WASHINGTON — Imaging software designed for NASA could soon help medical professionals to better interpret images such as mammograms, X-rays, and MRI’s through its ability to process images on an incredibly detailed scale.

The software is based an algorithm developed by NASA Goddard Space Flight Center engineer James Tilton to analyze digital images for earth science research. With the algorithm, Tilton said he hoped to expand analysis of digital images from one pixel at a time to looking at images in a regional perspective, like the number of lakes in a particular area or a pattern of roofs in an urban development.  By looking beyond individual pixels, the algorithm “presents more useful information to the computer for analysis,” Tilton said.

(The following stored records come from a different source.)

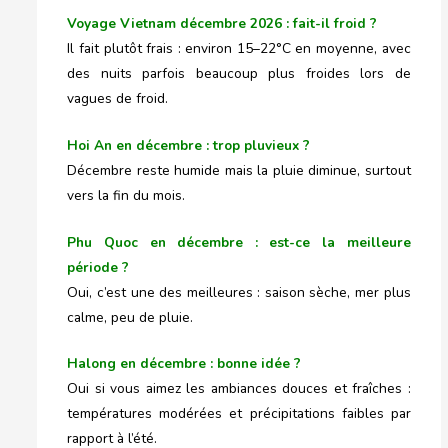
Voyage Vietnam décembre 2026 : fait-il froid ?
Il fait plutôt frais : environ 15–22°C en moyenne, avec
des nuits parfois beaucoup plus froides lors de
vagues de froid.
Hoi An en décembre : trop pluvieux ?
Décembre reste humide mais la pluie diminue, surtout
vers la fin du mois.
Phu Quoc en décembre : est-ce la meilleure
période ?
Oui, c’est une des meilleures : saison sèche, mer plus
calme, peu de pluie.
Halong en décembre : bonne idée ?
Oui si vous aimez les ambiances douces et fraîches :
températures modérées et précipitations faibles par
rapport à l’été.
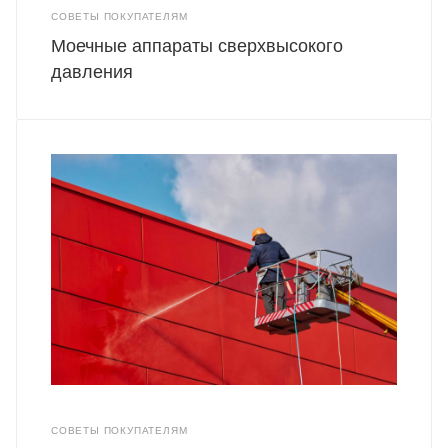
СОВЕТЫ ПОКУПАТЕЛЯМ
Моечные аппараты сверхвысокого
давления
СОВЕТЫ ПОКУПАТЕЛЯМ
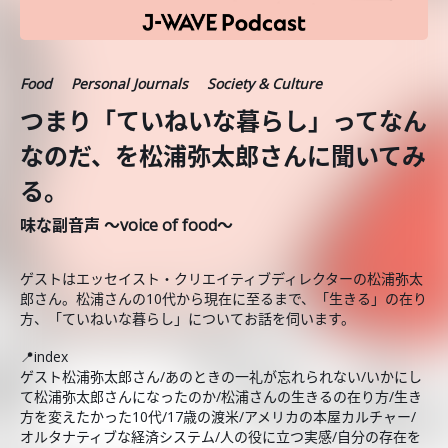
Food
Personal Journals
Society & Culture
つまり「ていねいな暮らし」ってなん
なのだ、を松浦弥太郎さんに聞いてみ
る。
味な副音声 ～voice of food～
ゲストはエッセイスト・クリエイティブディレクターの松浦弥太
郎さん。松浦さんの10代から現在に至るまで、「生きる」の在り
方、「ていねいな暮らし」についてお話を伺います。
📍index
ゲスト松浦弥太郎さん/あのときの一礼が忘れられない/いかにし
て松浦弥太郎さんになったのか/松浦さんの生きるの在り方/生き
方を変えたかった10代/17歳の渡米/アメリカの本屋カルチャー/
オルタナティブな経済システム/人の役に立つ実感/自分の存在を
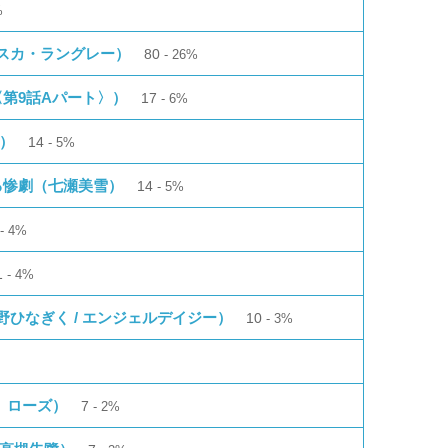
%
スカ・ラングレー）
80
26%
第9話Aパート〉）
17
6%
）
14
5%
る惨劇（七瀬美雪）
14
5%
1
4%
1
4%
ひなぎく / エンジェルデイジー）
10
3%
、ローズ）
7
2%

Tilton’s software has been used by Bartron Medical Imaging Inc. to create a medical imaging device called MED-SEG, that Bartron CEO Fitz Walker said he hopes could eventually help doctors  identify and potentially diagnose health conditions like breast cancer, more accurately and efficiently.  “Our whole mission is to develop a device to make a difference and save lives,” Walker said.

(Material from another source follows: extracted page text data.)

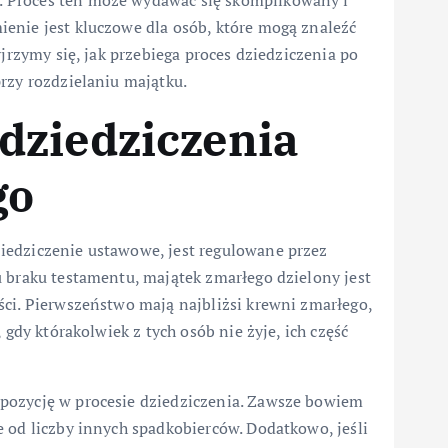
enie jest kluczowe dla osób, które mogą znaleźć
yjrzymy się, jak przebiega proces dziedziczenia po
rzy rozdzielaniu majątku.
dziedziczenia
go
iedziczenie ustawowe, jest regulowane przez
u braku testamentu, majątek zmarłego dzielony jest
ści. Pierwszeństwo mają najbliżsi krewni zmarłego,
 gdy którakolwiek z tych osób nie żyje, ich część
pozycję w procesie dziedziczenia. Zawsze bowiem
 od liczby innych spadkobierców. Dodatkowo, jeśli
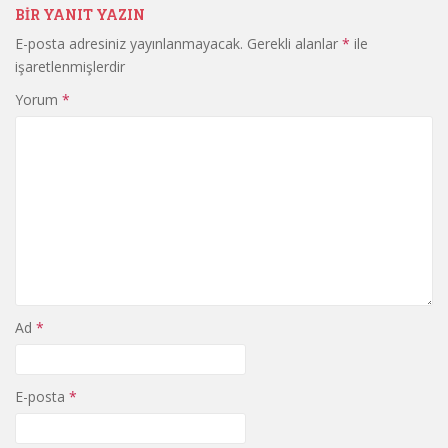
BIR YANIT YAZIN
E-posta adresiniz yayınlanmayacak.
Gerekli alanlar
*
ile
işaretlenmişlerdir
Yorum
*
Ad
*
E-posta
*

The capability of the algorithm caught the attention of Walker, at a NASA technology conference and the company licensed the technology in 2002.  He said the main question when it comes to medical imaging technology is “does it improve [medical professionals’] ability to interpret what they are looking at?” And after completing millions of tests on hundreds of thousands of images, Walker said he believed there was strong evidence that it could.

“It showed great promise in the area of medical analysis, in the use of medical imaging,” he said.

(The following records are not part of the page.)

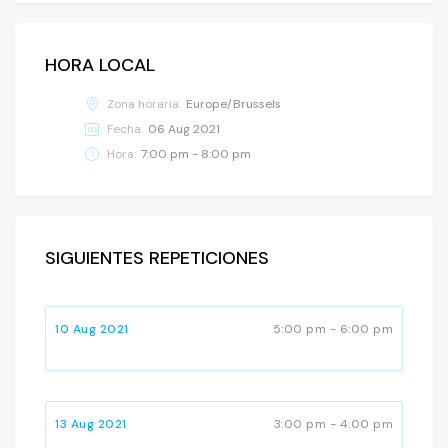
HORA LOCAL
Zona horaria:
Europe/Brussels
Fecha:
06 Aug 2021
Hora:
7:00 pm - 8:00 pm
SIGUIENTES REPETICIONES
10 Aug 2021
5:00 pm - 6:00 pm
13 Aug 2021
3:00 pm - 4:00 pm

The algorithm, known as HSEG, uses a process called “region growing” to compare each individual pixel in an image to its neighboring pixels.  As it finds similar pixels, it groups them together and organizes them into “region classes” based on levels of detail, showing the relationships between the objects.  What makes HSEG unique, Tilton said, is that it automatically performs the classification process during the image analysis.

HSEG can even compare and classify objects that aren’t near each other in the image.  When describing how it processed a satellite image of Wisconsin lakes, Tilton explained that it grouped the lakes together by depth ranging from light blue to dark blue, and then could also separate out all the lakes from the land into one class.

The MED-SEG device has received FDA clearance this year as a “Picture Archiving and Communication” system, which means it can receive and process images, but cannot yet be used as a screening or diagnostic tool. They system has been installed at the University of Connecticut Medical Center and Walker says Bartron is preparing a product launch this year.

Dr. Molly Brewer, a professor in the Division of Gynecologic Oncology at the University of Connecticut Health Center, has been involved with MED-SEG’s testing process over the past few years said she believes MED-SEG has potential to help improve mammography.  Breast density often makes it difficult for a doctor to spot cancer on a mammogram, she said, but MED-SEG’s ability to process images at a more detailed level could provide a clearer picture for physicians.

“You see more nuances – the way to think about it is instead of seeing just white, you see more differences.  Really what you’re doing is not changing what you’re looking at; you’re just changing your ability to interpret it, “Brewer said.  “What we’re hoping is because mammography depends entirely on density, and because MED-SEG is able to separate out very small differences in density, we think that it may have some promise in enhancing mammography.” Brewer explained at this point they can make no claims, but test results show promising potential for the technology and they are hoping to move forward with clinical trials next year.

Dr. Daniel Kopans, a Harvard Medical School professor and member of the American College of Radiology Breast Imaging Commission, points out that the physical makeup of breast tissue combined with the fundamental limits of conventional mammograms makes it difficult for imaging technologies to really improve mammography.  Standard mammograms are three-dimensional images projected as two-dimensional, so “things in front and things behind obscure something that might be buried in the tissue,” Kopans said.

He believes this sort of technology would be more useful when used to analyze three-dimensional images.  Kopans has worked on a new three-dimensional mammography technique called Digital Breast Tomosynthesis, which can look at a mammogram in slices so that you can see the breast in layers, getting rid of the superimposition.  “I’m not optimistic it’s going to have much use looking at standard two-dimensional mammograms, but it’s entirely possible that it would be useful for looking at Tomosynthesis,” he said.

To learn more about MED-SEG’s potential, Brewer and Walker plan on conducting clinical trials next year.

“It looks very promising, but part of what you have to do is then you have to look at it in a larger series,” Brewer said.  “Our goal would be able to say to one woman, you need a biopsy and to say to another woman, no you don’t have cancer, you don’t need a biopsy.  That would be optimal down the road” she said.

Brewer and Walker said they hope MED-SEG will eventually receive FDA clearance as a screening and diagnostic tool after clinical trials.  In the field of mammography, this could mean more efficient diagnoses and less unnecessary testing for women, they said.  They are also working with NASA engineer Tilton on a three-dimensional version of the technology.